Exercise instructions:
Copy every line of the data that includes the string "click".

::::::::

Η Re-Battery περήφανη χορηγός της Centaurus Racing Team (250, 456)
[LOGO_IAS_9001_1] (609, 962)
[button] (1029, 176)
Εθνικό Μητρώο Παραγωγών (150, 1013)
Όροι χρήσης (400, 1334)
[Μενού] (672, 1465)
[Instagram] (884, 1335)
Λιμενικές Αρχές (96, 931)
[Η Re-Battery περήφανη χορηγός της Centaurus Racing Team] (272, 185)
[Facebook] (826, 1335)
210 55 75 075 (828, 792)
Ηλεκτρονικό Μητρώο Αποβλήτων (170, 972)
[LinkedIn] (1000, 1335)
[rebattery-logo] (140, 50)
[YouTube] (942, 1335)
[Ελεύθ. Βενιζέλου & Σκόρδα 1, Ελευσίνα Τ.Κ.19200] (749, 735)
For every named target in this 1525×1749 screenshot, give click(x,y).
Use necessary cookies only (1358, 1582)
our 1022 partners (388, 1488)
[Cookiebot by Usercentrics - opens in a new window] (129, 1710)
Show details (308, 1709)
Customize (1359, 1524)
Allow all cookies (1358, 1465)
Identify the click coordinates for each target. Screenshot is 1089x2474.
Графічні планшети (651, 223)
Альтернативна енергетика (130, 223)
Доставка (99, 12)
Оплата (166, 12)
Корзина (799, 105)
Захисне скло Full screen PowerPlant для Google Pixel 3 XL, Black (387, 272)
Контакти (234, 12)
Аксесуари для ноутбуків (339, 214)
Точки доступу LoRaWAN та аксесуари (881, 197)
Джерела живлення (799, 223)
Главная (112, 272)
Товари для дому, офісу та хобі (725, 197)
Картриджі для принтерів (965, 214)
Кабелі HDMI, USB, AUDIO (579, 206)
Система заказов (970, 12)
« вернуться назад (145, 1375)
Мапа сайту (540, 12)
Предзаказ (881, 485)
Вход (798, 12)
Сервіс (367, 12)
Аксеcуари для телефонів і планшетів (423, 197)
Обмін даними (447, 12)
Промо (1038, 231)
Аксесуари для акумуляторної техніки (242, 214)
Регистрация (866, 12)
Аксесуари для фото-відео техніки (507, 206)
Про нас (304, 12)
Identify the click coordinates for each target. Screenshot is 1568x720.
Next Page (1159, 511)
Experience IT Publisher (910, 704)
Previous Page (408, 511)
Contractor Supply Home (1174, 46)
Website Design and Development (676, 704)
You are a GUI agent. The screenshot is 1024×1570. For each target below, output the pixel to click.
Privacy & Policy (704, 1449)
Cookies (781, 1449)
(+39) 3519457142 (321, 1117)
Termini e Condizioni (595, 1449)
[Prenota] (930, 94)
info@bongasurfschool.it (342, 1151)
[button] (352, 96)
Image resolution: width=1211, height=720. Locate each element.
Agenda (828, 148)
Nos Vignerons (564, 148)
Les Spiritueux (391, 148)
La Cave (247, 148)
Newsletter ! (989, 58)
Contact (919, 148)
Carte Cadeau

::::::::

Task solution:
For every named target in this 1525×1749 screenshot, give click(x,y).
Identify the click coordinates for each target. Screenshot is 1089x2474.
Identify the click coordinates for each target. Screenshot is 1568x720.
You are a GUI agent. The screenshot is 1024×1570. For each target below, output the pixel to click.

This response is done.